The Story Within Us: Women Prisoners Reflect on Reading
ISBN: 9780252094255
Platform/Publisher: JSTOR / University of Illinois Press
Digital rights: Users: unlimited; Printing: chapter; Download: chapter
Subjects: Women prisoners -- United States -- Books and reading; Books and reading; African American women -- Books and reading;

This volume features in-depth, oral interviews with eleven incarcerated women, each of whom offers a narrative of her life and her reading experiences within prison walls. The women share powerful stories about their complex and diverse efforts to negotiate difficult relationships, exercise agency in restrictive circumstances, and find meaning and beauty in the midst of pain. Their shared emphases on abuse, poverty, addiction, and mental illness illuminate the pathways that lead many women to prison and suggest possibilities for addressing the profound social problems that fuel crime.
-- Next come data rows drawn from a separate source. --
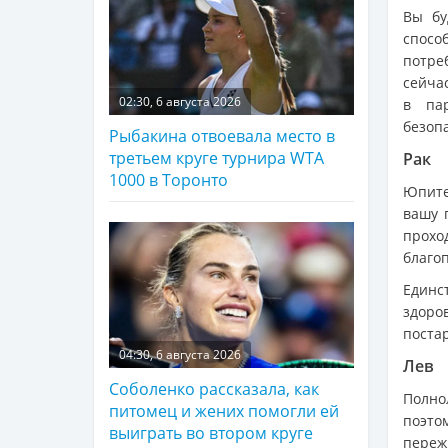
Вы бу
спос
потреб
сейчас
02:30, 6 августа 2026
в па
безоп
Рыбакина отвоевала место в
третьем круге турнира WTA
Рак
1000 в Торонто
Юпите
вашу 
прох
благо
Единс
здоро
поста
04:30, 6 августа 2026
Лев
Соболенко рассказала, как
Полно
питомец и жених помогли ей
поэто
выиграть во втором круге
переж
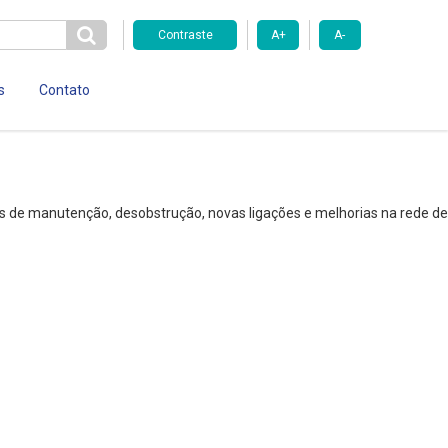
Contraste
A+
A-
s
Contato
os de manutenção, desobstrução, novas ligações e melhorias na rede de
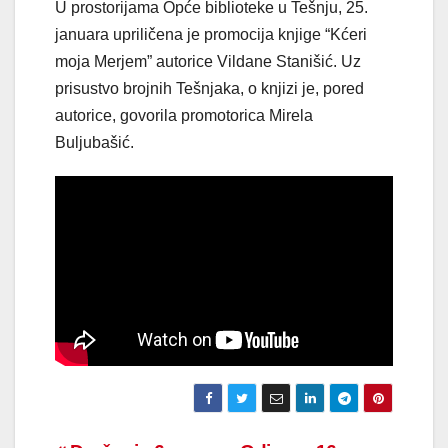
U prostorijama Opće biblioteke u Tešnju, 25.
januara upriličena je promocija knjige “Kćeri
moja Merjem” autorice Vildane Stanišić. Uz
prisustvo brojnih Tešnjaka, o knjizi je, pored
autorice, govorila promotorica Mirela
Buljubašić.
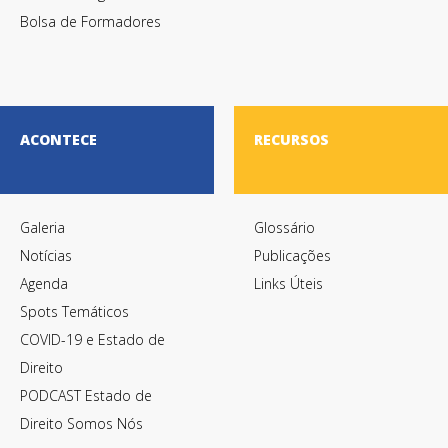
Bolsa de Formadores
ACONTECE
RECURSOS
Galeria
Glossário
Notícias
Publicações
Agenda
Links Úteis
Spots Temáticos
COVID-19 e Estado de
Direito
PODCAST Estado de
Direito Somos Nós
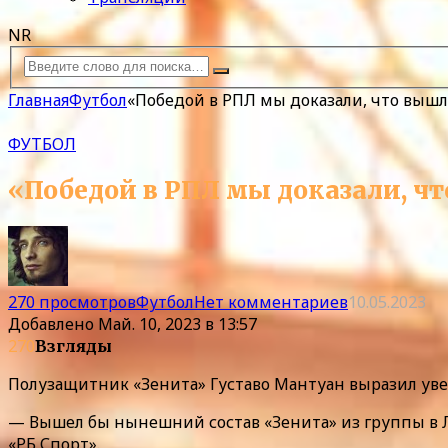
NR
Главная
Футбол
«Победой в РПЛ мы доказали, что вышл
ФУТБОЛ
«Победой в РПЛ мы доказали, ч
270 просмотров
Футбол
Нет комментариев
10.05.2023
Добавлено
Май. 10, 2023 в 13:57
270
Взгляды
Полузащитник «Зенита» Густаво Мантуан выразил уве
— Вышел бы нынешний состав «Зенита» из группы в Л
«РБ Спорт».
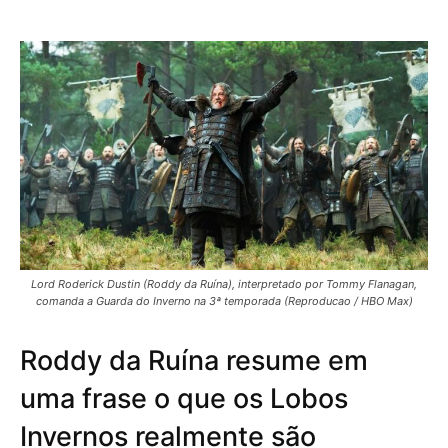
Lord Roderick Dustin (Roddy da Ruína), interpretado por Tommy Flanagan,
comanda a Guarda do Inverno na 3ª temporada (Reproducao / HBO Max)
Roddy da Ruína resume em
uma frase o que os Lobos
Invernos realmente são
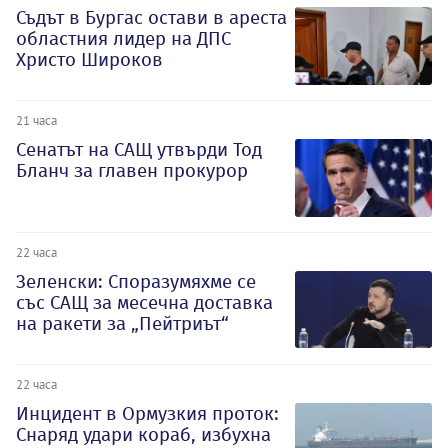
Съдът в Бургас остави в ареста
областния лидер на ДПС
Христо Широков
21 часа
Сенатът на САЩ утвърди Тод
Бланч за главен прокурор
22 часа
Зеленски: Споразумяхме се
със САЩ за месечна доставка
на ракети за „Пейтриът“
22 часа
Инцидент в Ормузкия проток:
Снаряд удари кораб, избухна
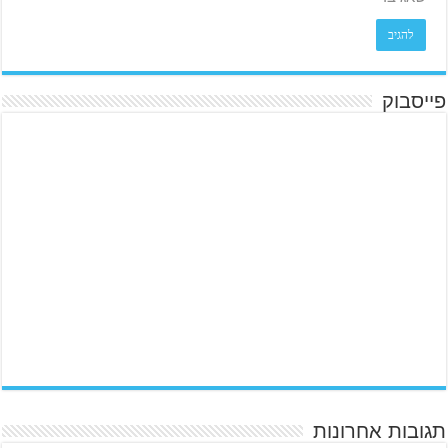
פייסבוק
תגובות אחרונות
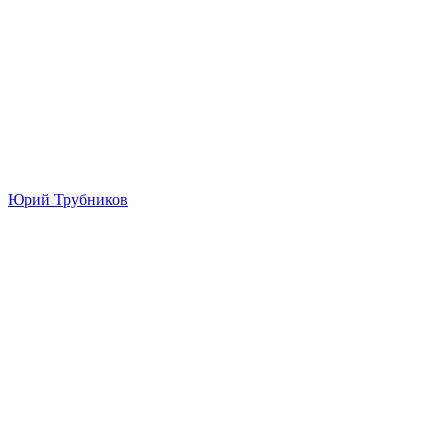
Юрий Трубников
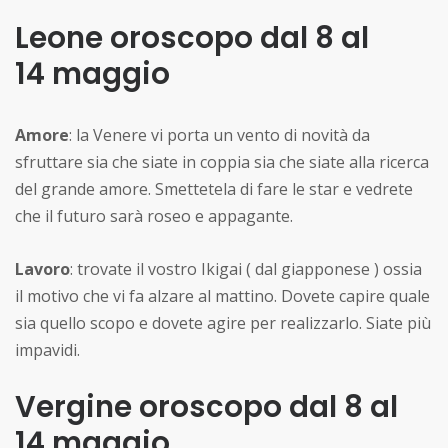
Leone oroscopo dal 8 al
14 maggio
Amore
: la Venere vi porta un vento di novità da
sfruttare sia che siate in coppia sia che siate alla ricerca
del grande amore. Smettetela di fare le star e vedrete
che il futuro sarà roseo e appagante.
Lavoro
: trovate il vostro Ikigai ( dal giapponese ) ossia
il motivo che vi fa alzare al mattino. Dovete capire quale
sia quello scopo e dovete agire per realizzarlo. Siate più
impavidi.
Vergine oroscopo dal 8 al
14 maggio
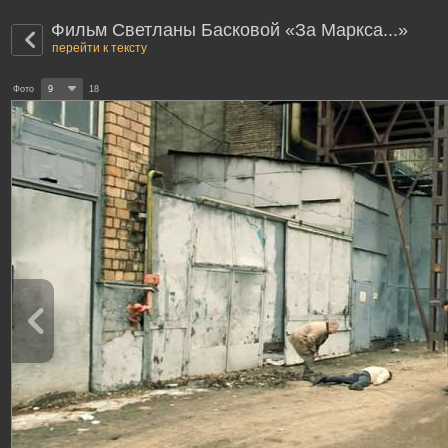
Фильм Светланы Басковой «За Маркса...»
перейти к тексту
Фото
9
18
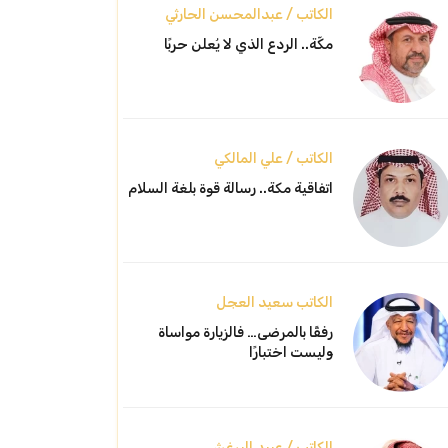
الكاتب / عبدالمحسن الحارثي
مكّة.. الردع الذي لا يُعلن حربًا
الكاتب / علي المالكي
اتفاقية مكة.. رسالة قوة بلغة السلام
الكاتب سعيد العجل
رفقًا بالمرضى… فالزيارة مواساة
وليست اختبارًا
الكاتب / عبيد البرغش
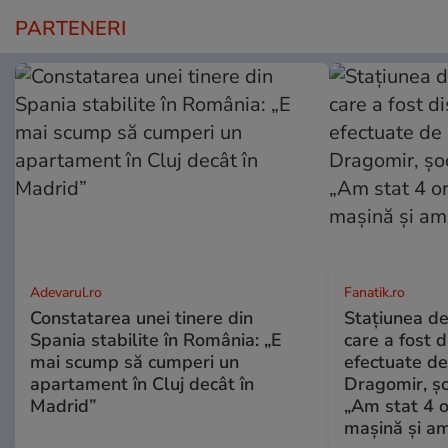
PARTENERI
Adevarul.ro
Fanatik.ro
Constatarea unei tinere din
Stațiunea de
Spania stabilite în România: „E
care a fost d
mai scump să cumperi un
efectuate de 
apartament în Cluj decât în
Dragomir, șo
Madrid”
„Am stat 4 o
mașină și am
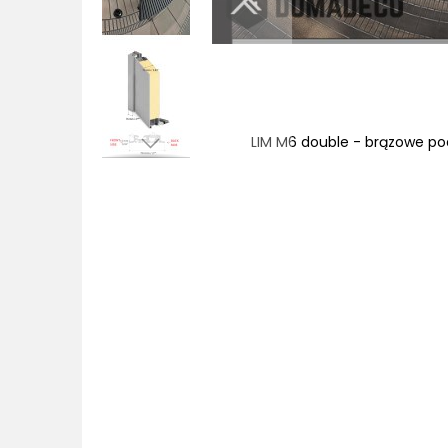
łego metalu
LIM M6 double - brązowe po
Przejdź
na
początek
galerii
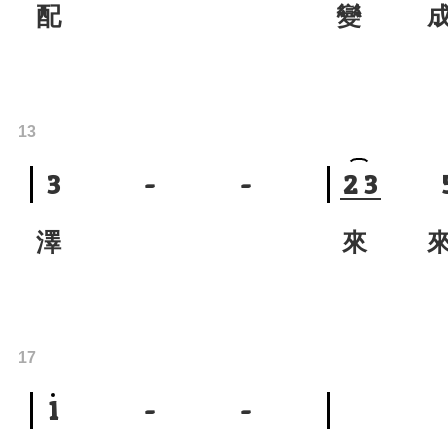
配
變 
13
3
-
-
2
3
澤
來 
17
1
-
-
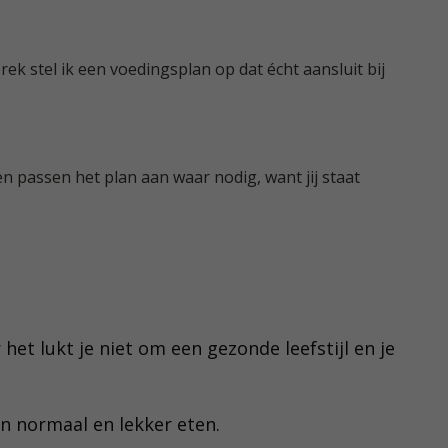
k stel ik een voedingsplan op dat écht aansluit bij
 passen het plan aan waar nodig, want jij staat
het lukt je niet om een gezonde leefstijl en je
on normaal en lekker eten.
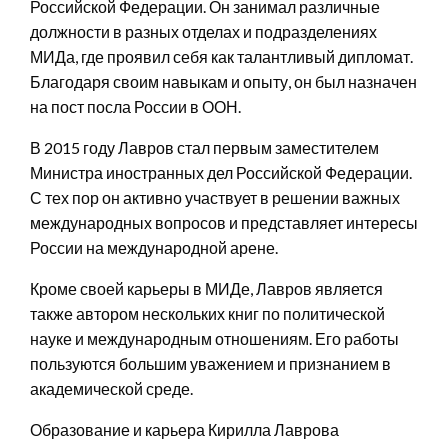
Российской Федерации. Он занимал различные
должности в разных отделах и подразделениях
МИДа, где проявил себя как талантливый дипломат.
Благодаря своим навыкам и опыту, он был назначен
на пост посла России в ООН.
В 2015 году Лавров стал первым заместителем
Министра иностранных дел Российской Федерации.
С тех пор он активно участвует в решении важных
международных вопросов и представляет интересы
России на международной арене.
Кроме своей карьеры в МИДе, Лавров является
также автором нескольких книг по политической
науке и международным отношениям. Его работы
пользуются большим уважением и признанием в
академической среде.
Образование и карьера Кирилла Лаврова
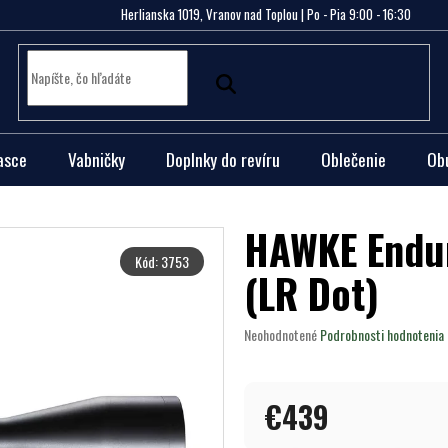
Herlianska 1019, Vranov nad Toplou | Po - Pia 9:00 - 16:30
asce
Vabničky
Doplnky do revíru
Oblečenie
Ob
HAWKE Endur
Kód:
3753
(LR Dot)
Priemerné
Neohodnotené
Podrobnosti hodnotenia
hodnotenie
produktu
je
€439
0,0
z
5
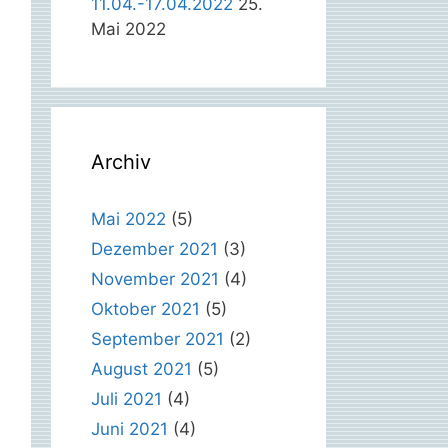
11.04.-17.04.2022
25.
Mai 2022
Archiv
Mai 2022
(5)
Dezember 2021
(3)
November 2021
(4)
Oktober 2021
(5)
September 2021
(2)
August 2021
(5)
Juli 2021
(4)
Juni 2021
(4)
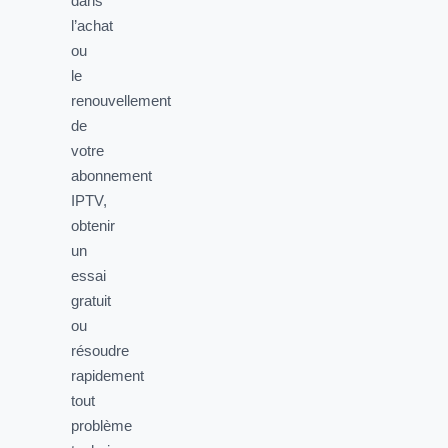
dans
l’achat
ou
le
renouvellement
de
votre
abonnement
IPTV,
obtenir
un
essai
gratuit
ou
résoudre
rapidement
tout
problème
Framing the narratives within an analytic introduction and reflective afterword, Megan Sweeney highlights the crucial intellectual work that the incarcerated women perform despite myriad restrictions on reading and education in U.S. prisons. These women use the limited reading materials available to them as sources of guidance and support and as tools for self-reflection and self-education. Through their creative engagements with books, the women learn to reframe their own life stories, situate their experiences in relation to broader social patterns, deepen their understanding of others, experiment with new ways of being, and maintain a sense of connection with their fellow citizens on both sides of the prison fence.


Megan Sweeney is an associate professor of English Language & Literature and Afroamerican and African Studies at the University of Michigan. She is the author of Reading is My Window: Books and the Art of Reading in Women's Prisons.